**RECORDS TO USE**

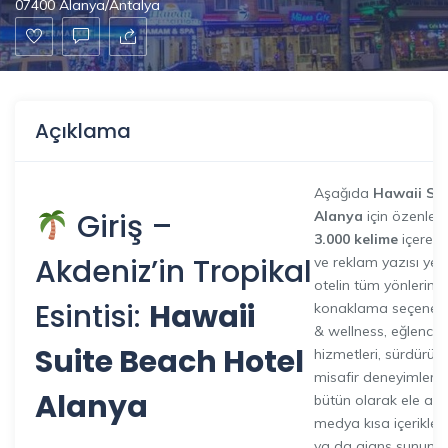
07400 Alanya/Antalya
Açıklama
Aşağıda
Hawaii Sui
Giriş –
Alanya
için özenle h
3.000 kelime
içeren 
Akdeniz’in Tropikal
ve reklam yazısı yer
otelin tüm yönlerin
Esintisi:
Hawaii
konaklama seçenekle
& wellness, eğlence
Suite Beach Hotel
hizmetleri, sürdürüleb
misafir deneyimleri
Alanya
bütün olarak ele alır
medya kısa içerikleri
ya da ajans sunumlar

**WHAT NEEDS TO BE DONE**
Transcribe the listing word for word, but keep its pictures out of the copy.

**TASK RESPONSE**
07400 Alanya/Antalya
Açıklama
Aşağıda
Hawaii Sui
Giriş –
Alanya
için özenle h
3.000 kelime
içeren 
Akdeniz’in Tropikal
ve reklam yazısı yer
otelin tüm yönlerin
Esintisi:
Hawaii
konaklama seçenekle
& wellness, eğlence
Suite Beach Hotel
hizmetleri, sürdürüleb
misafir deneyimleri
Alanya
bütün olarak ele alır
medya kısa içerikleri
ya da ajans sunumlar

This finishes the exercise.